9. Glucose-stimulated insulin secretion (GSIS)
The rat INS-1 pancreatic β cell line was purchased from CCTCC (China Center for Type Culture Collection). The cells were cultured at 37 °C in a humidified atmosphere containing 5% CO2. The culture medium was RPMI 1640 medium containing 11 mM glucose and supplemented with 10% FBS, 10 mM HEPES, 100 U/ml penicillin, 100 µg/ml streptomycin, 2 mM L-glutamine, 1 mM sodium pyruvate and 50 μM mercaptoethanol. The culture medium was replaced every second day, and the cells were passaged once a week following trypsinization.
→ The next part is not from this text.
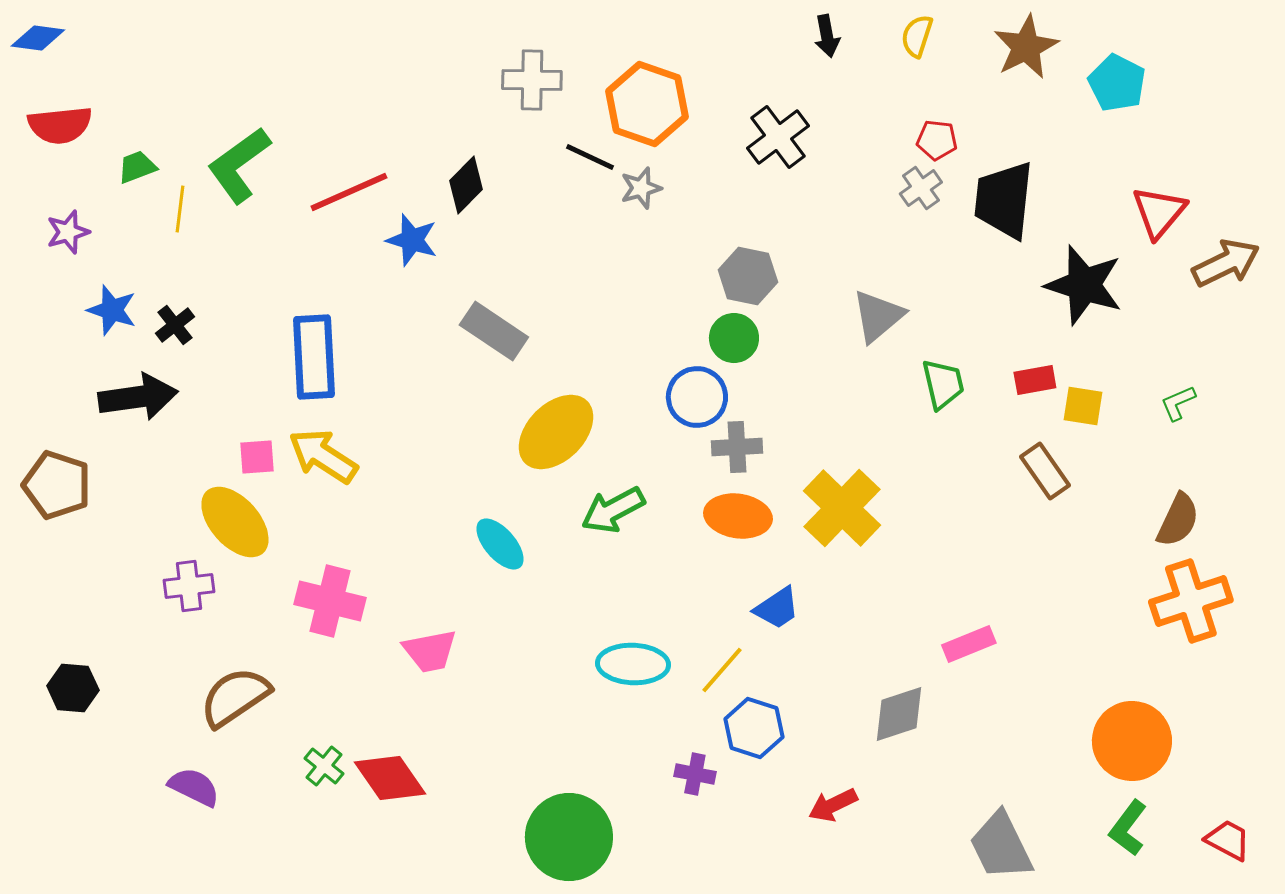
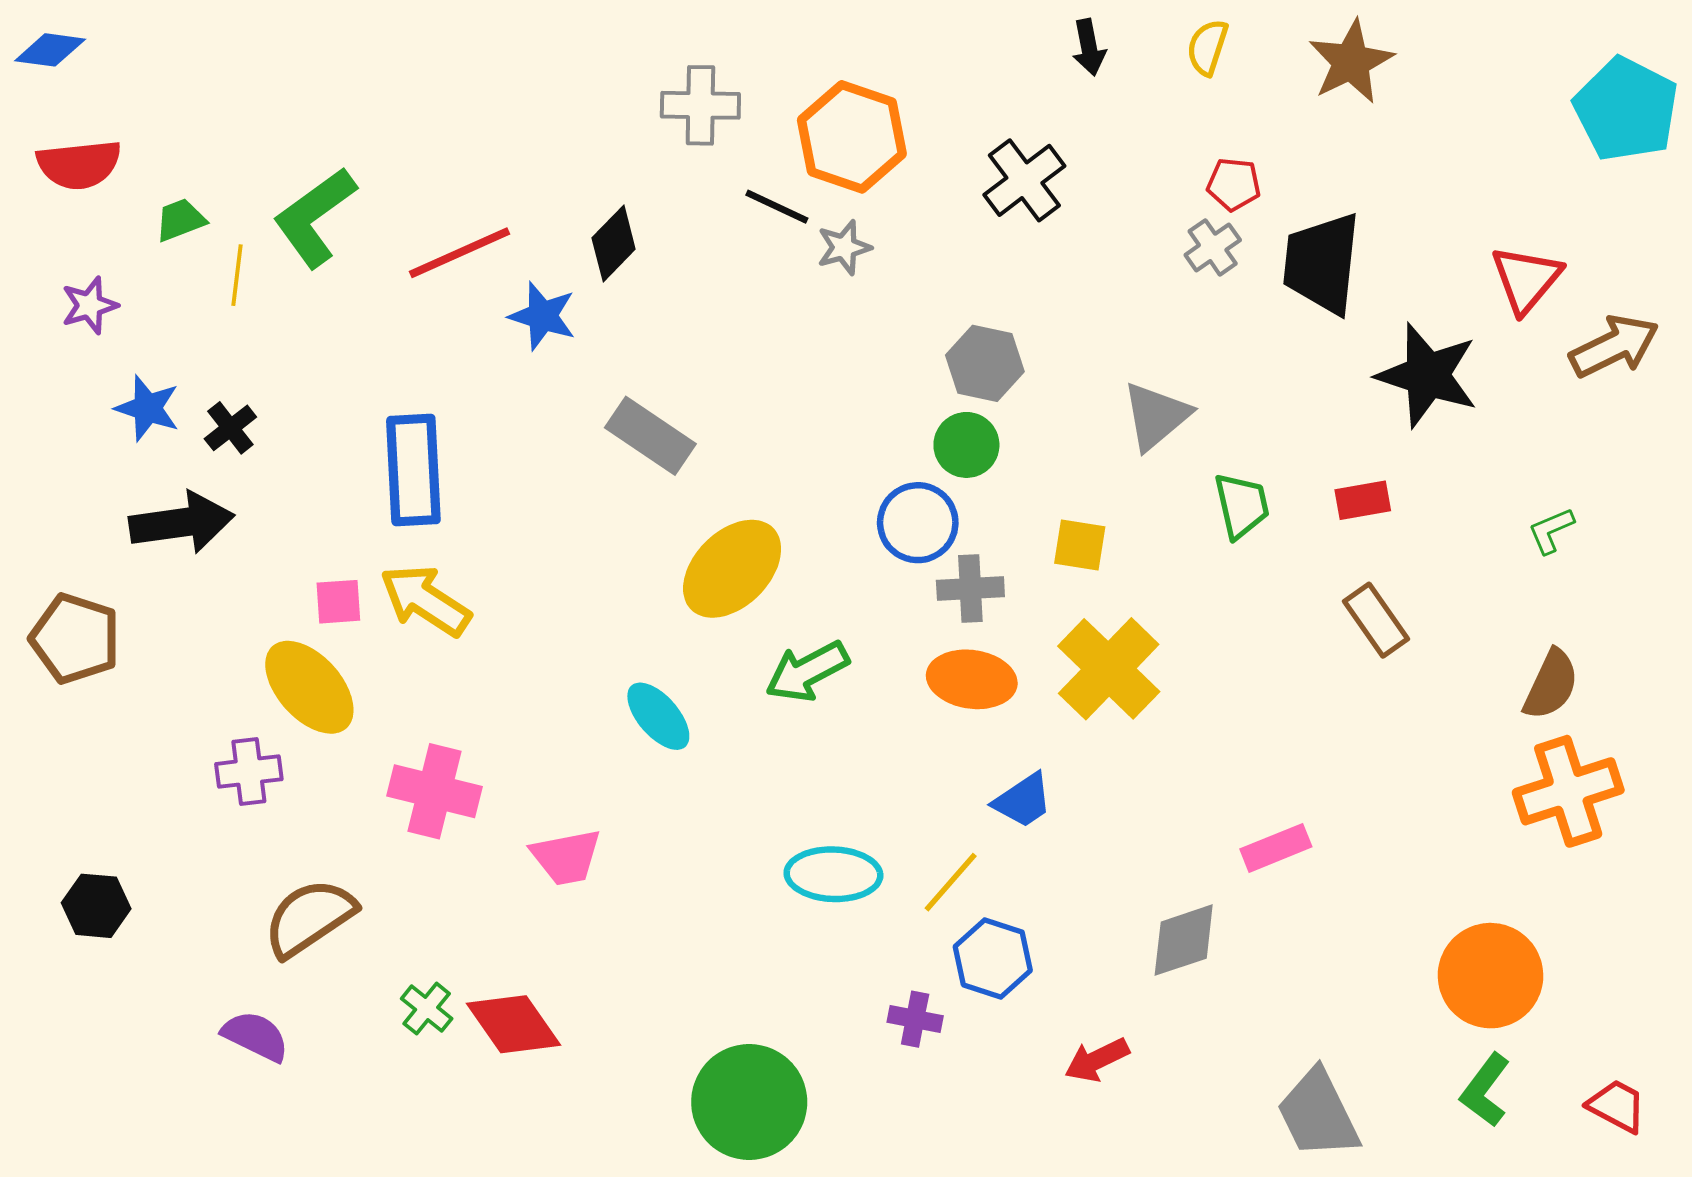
cyan pentagon: (1117, 83) -> (1626, 109), moved, size x1.4
yellow square: (1083, 406) -> (1080, 545), moved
To determine the effect of genetically modified MSCs on GSIS, INS-1 cells were seeded onto 12-well plates and cultured for 24 h. Then, the cells were washed two times with Krebs-Ringer bicarbonate buffer (KRBB, 129 mM NaCl, 4.8 mM KCl, 1.2 mM MgSO4, 1.2 mM KH2PO4, 2.5 mM CaCl2, 5 mM NaHCO3, 0.1% BSA, 10 mM HEPES, (pH 7.4) and 2.8 mM glucose) and starved for 2 h in KRBB. The cells were incubated in fresh KRBB containing different MSC-conditioned media for 1 h in the presence of glucose. The supernatants were collected to measure the insulin concentration.
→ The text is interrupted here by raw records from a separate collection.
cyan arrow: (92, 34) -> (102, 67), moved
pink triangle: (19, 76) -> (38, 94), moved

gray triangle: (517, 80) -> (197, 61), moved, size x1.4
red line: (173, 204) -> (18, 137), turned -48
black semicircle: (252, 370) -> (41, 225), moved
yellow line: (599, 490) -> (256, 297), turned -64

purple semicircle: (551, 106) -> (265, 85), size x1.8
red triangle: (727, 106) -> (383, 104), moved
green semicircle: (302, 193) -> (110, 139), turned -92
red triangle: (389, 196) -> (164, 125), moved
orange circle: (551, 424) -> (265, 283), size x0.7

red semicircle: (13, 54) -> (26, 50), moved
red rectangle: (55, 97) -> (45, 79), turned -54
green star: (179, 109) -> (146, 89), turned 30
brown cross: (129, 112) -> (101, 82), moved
10. Fasting glucose and glucose tolerance tests
For the weekly fasting glucose test, the mice were starved overnight to assess glycemia. At the end of the experiment, after overnight fasting, the mice were administered glucose (1 g/kg) by oral gavage, and blood samples were collected from the tail vein to determine the glucose levels. Glycemia was assessed using an Accu-Chek glucometer (Roche, Basel, Switzerland, http://www.roche.com), and the area under the curve was calculated.
11. Statistical analysis
All the statistical analyses were conducted using SPSS software. The data were analyzed using one-way ANOVA followed by Tukey’s post hoc test or two-way ANOVA followed by Bonferroni’s post hoc test to determine the differences among the means of the treatment groups. P < 0.05 was considered significant.